Inhibition of oxidative metabolism increases persistent sodium current in rat CA1 hippocampal neurons

1. Whole-cell patch-clamp recordings from freshly dissociated rat CA1 neurons revealed a large transient Na+ current (I-Na,I-T) and a smaller, inactivation-resistant persistent Na+ current (I-Na,I-P). Both currents could be blocked with TTX. 2. The average current densities of I-Na,I-T and I-Na,I-P in thirty cells were 111.0 +/- 9.62 and 0.87 +/- 0.13 pA pF(-1) respectively. 3. Inhibiting oxidative phosphorylation by adding 5 mM sodium cyanide to the pipette solution significantly increased the amplitude of I-Na,I-P but had no significant effect on the amplitude of I-Na,I-T. 4. Exposing CA1 neurons to hypoxia for more than 7 min caused an increase in the amplitude of I-Na,I-P. There was also a delayed decrease in the amplitude of I-Na,I-T. 5. I-Na,I-P was more sensitive to the Na+ channel blockers TTX and lidocaine than I-Na,I-T. The IC50 for the effect of TTX on I-Na,I-P was 9.1 +/- 1.2 nM whereas the IC50 for I-Na,I-T was 37.1 +/- 1.2 nM, approximately 4-fold higher.
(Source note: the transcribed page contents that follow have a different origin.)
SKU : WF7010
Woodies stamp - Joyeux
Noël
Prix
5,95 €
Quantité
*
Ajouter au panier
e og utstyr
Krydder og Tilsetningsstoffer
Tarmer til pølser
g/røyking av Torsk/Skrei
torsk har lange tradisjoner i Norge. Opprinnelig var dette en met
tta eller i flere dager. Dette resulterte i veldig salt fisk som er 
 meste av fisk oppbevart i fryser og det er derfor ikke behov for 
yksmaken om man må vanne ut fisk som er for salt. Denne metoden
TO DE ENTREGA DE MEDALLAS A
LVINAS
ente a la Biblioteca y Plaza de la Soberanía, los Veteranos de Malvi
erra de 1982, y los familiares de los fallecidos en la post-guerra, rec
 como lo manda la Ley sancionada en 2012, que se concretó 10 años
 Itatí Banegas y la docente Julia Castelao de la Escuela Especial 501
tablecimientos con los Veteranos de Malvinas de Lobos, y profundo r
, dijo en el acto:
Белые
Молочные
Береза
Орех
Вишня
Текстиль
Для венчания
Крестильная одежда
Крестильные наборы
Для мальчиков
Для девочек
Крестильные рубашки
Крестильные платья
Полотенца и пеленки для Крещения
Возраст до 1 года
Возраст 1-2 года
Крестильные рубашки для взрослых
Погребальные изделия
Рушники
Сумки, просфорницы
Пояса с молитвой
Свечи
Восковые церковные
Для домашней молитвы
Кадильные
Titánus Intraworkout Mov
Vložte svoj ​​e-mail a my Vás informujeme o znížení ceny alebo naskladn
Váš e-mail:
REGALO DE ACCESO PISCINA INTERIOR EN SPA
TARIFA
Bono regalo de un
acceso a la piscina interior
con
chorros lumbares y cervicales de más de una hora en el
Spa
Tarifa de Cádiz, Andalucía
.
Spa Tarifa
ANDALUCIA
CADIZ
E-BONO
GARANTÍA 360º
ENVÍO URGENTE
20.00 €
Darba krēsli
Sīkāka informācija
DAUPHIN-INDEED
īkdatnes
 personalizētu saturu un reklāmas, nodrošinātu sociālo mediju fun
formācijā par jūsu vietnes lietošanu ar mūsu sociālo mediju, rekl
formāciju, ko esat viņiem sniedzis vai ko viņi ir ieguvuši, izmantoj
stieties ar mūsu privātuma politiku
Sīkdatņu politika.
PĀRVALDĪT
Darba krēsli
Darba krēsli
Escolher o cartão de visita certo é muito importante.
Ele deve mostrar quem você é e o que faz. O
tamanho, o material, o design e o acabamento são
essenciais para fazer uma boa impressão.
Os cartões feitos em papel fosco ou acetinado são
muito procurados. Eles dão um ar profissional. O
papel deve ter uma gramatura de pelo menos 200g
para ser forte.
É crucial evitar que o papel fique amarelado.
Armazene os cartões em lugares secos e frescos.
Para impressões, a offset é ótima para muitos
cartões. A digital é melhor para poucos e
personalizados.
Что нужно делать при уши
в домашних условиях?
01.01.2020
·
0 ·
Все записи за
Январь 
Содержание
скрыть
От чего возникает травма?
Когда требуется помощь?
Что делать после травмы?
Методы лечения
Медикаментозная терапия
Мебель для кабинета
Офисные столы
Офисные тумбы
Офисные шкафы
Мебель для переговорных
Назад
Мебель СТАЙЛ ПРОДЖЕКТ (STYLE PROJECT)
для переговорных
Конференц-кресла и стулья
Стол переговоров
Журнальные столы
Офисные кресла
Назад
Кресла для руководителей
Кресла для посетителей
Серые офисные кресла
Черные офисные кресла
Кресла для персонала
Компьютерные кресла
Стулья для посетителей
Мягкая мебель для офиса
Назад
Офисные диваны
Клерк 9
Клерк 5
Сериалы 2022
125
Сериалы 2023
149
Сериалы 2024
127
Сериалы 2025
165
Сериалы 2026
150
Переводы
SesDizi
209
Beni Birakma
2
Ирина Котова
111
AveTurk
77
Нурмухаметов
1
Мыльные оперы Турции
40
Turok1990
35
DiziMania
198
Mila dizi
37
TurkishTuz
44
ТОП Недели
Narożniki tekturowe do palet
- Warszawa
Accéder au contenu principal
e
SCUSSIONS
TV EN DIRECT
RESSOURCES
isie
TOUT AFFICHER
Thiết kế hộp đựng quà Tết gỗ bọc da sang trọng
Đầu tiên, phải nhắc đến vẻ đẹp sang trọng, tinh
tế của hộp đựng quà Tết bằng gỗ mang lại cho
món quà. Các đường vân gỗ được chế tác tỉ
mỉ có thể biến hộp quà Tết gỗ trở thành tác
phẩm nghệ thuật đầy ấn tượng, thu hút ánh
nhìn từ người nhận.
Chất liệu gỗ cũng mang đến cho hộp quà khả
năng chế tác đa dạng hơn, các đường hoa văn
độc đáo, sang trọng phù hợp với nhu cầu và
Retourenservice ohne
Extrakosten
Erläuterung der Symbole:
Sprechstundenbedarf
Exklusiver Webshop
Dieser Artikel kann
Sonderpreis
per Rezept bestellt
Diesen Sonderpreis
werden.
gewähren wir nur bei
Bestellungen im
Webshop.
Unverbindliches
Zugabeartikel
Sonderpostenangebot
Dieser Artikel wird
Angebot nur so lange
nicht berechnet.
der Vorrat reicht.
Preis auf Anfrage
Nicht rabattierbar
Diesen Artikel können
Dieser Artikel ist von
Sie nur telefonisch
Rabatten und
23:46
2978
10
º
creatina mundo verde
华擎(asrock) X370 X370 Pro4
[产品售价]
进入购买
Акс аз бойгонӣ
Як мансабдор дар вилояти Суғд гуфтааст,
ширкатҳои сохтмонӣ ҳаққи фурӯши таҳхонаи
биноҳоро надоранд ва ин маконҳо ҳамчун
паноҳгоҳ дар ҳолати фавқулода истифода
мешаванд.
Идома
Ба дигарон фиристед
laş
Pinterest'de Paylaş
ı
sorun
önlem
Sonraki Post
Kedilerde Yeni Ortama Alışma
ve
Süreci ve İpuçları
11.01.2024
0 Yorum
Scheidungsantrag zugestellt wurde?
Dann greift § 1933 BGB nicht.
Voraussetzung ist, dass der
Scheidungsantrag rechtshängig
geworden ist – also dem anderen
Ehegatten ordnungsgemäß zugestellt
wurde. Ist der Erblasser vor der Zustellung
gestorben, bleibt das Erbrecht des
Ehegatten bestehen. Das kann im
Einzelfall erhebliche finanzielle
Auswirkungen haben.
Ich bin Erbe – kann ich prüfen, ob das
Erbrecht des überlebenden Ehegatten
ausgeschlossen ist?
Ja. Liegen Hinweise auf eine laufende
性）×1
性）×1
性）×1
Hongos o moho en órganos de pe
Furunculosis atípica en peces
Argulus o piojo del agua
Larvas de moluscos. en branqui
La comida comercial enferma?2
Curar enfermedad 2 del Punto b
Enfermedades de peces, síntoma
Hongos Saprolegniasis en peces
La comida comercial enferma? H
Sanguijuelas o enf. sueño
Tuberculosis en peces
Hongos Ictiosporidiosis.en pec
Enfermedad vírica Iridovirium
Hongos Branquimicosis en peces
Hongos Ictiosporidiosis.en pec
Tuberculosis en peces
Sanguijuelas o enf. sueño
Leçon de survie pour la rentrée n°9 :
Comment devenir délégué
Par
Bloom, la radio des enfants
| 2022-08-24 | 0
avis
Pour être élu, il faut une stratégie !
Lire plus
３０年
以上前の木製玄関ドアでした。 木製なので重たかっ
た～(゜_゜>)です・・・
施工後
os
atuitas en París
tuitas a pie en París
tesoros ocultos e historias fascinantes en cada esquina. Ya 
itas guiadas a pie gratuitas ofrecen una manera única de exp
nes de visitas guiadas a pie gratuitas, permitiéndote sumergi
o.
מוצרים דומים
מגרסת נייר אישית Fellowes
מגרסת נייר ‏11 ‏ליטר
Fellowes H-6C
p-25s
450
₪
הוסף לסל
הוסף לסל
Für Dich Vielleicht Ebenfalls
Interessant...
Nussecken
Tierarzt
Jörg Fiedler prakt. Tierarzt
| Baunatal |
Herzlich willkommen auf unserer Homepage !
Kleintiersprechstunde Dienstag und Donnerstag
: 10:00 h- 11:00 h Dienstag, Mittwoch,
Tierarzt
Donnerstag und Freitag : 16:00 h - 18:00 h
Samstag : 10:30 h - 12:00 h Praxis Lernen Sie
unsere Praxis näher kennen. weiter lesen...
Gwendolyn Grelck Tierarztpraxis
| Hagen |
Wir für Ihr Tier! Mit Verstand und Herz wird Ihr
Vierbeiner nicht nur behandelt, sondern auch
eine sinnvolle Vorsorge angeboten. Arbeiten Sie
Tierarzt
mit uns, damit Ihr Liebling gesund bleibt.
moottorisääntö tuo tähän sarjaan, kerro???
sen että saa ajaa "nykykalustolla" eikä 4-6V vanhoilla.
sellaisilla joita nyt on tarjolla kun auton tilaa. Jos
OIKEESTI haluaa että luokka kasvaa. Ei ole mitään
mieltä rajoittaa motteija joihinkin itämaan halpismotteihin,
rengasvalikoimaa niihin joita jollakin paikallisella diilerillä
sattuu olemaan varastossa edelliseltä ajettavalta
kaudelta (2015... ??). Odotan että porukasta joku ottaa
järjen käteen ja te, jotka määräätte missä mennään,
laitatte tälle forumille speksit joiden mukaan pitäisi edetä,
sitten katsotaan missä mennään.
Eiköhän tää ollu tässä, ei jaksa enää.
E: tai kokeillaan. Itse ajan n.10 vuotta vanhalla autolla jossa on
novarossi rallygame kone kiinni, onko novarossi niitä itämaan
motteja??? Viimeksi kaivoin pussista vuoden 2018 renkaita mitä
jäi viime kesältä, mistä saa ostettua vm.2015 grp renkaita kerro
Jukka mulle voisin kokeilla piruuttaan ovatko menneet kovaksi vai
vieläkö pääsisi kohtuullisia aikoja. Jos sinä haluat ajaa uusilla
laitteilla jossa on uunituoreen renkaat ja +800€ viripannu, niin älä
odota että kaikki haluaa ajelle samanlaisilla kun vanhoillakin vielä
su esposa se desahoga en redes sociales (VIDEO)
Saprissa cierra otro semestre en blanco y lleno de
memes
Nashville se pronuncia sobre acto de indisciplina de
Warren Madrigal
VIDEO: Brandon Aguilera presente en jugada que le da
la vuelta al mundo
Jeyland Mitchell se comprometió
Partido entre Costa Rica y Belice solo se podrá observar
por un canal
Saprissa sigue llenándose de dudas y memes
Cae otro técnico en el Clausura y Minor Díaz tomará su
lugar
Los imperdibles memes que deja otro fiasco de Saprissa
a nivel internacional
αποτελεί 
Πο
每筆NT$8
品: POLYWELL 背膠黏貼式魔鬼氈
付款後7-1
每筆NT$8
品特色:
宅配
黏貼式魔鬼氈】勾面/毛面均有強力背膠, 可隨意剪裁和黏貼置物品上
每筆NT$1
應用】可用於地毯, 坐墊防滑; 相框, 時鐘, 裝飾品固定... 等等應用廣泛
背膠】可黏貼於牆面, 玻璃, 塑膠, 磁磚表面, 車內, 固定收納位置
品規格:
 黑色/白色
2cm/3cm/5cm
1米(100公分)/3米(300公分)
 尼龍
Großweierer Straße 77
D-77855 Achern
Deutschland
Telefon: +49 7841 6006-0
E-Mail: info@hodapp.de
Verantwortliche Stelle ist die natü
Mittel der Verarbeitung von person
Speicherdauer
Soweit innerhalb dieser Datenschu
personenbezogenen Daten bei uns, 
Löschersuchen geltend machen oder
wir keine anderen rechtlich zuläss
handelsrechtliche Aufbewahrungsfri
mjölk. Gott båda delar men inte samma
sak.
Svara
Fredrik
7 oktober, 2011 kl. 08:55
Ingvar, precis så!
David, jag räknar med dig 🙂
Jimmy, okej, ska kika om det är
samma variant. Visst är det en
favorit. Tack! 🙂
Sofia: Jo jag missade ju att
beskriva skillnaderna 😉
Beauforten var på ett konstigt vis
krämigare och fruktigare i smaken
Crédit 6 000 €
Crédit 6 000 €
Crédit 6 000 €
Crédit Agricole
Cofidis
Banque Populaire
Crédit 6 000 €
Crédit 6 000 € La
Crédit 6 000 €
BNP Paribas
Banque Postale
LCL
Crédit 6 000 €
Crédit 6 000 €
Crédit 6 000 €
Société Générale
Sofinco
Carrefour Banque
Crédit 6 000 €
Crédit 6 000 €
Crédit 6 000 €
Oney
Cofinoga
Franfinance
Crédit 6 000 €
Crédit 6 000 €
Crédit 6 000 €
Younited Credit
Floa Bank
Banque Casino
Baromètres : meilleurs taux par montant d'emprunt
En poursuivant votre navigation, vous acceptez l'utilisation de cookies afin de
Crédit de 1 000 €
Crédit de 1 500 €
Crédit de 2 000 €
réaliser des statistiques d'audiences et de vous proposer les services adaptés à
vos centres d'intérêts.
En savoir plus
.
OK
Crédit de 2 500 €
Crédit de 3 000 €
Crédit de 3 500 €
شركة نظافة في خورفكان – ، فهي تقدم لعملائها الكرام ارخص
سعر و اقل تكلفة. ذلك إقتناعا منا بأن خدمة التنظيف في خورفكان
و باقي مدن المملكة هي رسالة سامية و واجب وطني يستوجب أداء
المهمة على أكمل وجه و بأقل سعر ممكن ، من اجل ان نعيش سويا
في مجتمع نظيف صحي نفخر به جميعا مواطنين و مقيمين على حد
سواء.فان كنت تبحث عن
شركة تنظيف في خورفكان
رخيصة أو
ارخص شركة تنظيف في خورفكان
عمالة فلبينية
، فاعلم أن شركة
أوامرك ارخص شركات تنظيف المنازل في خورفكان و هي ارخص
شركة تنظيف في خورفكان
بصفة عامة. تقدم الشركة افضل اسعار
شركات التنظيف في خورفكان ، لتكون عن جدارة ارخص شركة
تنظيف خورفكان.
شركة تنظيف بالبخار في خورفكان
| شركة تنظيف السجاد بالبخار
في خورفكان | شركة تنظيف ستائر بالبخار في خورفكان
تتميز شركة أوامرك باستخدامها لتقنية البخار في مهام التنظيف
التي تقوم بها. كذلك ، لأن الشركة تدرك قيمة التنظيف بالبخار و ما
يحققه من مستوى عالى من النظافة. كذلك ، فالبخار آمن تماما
Lidocaine (lignocaine; 1 mu M) reduced I-Na,I-P to 0.24 +/- 0.15 of control (n = 4) whereas I-Na,I-T was essentially unaffected (0.99 +/- 0.11, n = 4). 6. These results show that I-Na,I-P is increased when oxidative metabolism is blocked in CA1 neurons. The persistent influx of Na+ through non-inactivating Na+ channels can be blocked by concentrations of Na+ channel blockers that do not affect I-Na,I-T.